The cytochrome b gene has been widely used in phylogenetic and evolutionary studies of many mammalian species due to its high variability [40]. Major pig haplotypes can be classified into region-specific groups based on single-nucleotide polymorphisms at four positions 15,036 (T/C), 15,038 (G/A), 15,041 (C/T), and 15,045 (G/A) [12]. It should be noted that the positions are putative with respect to the reference sequence used. The E1 (TGCG) and E2 (TGTG) haplotypes were of European origin, whereas the A1 (CATA), A2 (CATG), and A3 (TATG) haplotypes were Asian [17,41,42]. The analysis of eight Vietnamese boars revealed that the Vietnamese Central Highland wild boar characterized in this study exhibited A1 haplotypes. While one wild boar (MZ574575.1), also from the Central Highlands, displayed A3 haplotypes, A2 haplotypes were observed in all the remaining boars, indicating the presence of all three Asian lineages within Vietnamese wild boars. The reference mitogenome displayed E1 haplotypes. Notably, a substitution at position 16,379 was found in all Vietnamese boars, thus suggesting a potential marker to differentiate Asian from European pigs.

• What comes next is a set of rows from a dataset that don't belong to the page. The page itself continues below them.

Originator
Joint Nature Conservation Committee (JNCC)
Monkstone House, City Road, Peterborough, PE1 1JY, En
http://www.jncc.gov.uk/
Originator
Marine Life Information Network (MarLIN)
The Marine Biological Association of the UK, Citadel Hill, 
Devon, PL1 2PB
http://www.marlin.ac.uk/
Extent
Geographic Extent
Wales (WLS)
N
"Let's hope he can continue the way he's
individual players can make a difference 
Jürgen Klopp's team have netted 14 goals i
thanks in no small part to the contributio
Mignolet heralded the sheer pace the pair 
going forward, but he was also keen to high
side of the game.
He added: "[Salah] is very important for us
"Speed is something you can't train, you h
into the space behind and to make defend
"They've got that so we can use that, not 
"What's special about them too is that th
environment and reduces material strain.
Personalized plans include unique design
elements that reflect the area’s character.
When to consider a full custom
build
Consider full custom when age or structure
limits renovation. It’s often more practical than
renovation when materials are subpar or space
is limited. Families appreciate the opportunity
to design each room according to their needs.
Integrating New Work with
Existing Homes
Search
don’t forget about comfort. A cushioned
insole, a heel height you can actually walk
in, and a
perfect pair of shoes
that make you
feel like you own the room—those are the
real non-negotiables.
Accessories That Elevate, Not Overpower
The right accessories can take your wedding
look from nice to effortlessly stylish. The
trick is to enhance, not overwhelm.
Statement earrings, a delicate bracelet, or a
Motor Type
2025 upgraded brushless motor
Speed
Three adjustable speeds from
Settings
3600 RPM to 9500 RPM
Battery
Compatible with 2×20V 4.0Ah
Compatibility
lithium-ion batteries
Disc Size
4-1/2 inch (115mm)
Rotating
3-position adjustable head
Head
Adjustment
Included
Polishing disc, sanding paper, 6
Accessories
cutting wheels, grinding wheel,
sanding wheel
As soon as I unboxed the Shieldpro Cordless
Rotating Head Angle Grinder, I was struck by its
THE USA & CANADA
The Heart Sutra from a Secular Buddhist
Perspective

The phylogenetic tree revealed a clear distinction between Asian and European pigs. Additionally, the tree demonstrated mutual genetic contributions between Asian and European pig breeds, consistent with evidence of introgression reported by Giuffra [41]. The wild boars analyzed in this study do not form a separate clade but are scattered among domestic pig breeds, which could be attributed to the long history of domestication, feralization, introgressive hybridization, and pig breeding [43,44,45,46,47,48].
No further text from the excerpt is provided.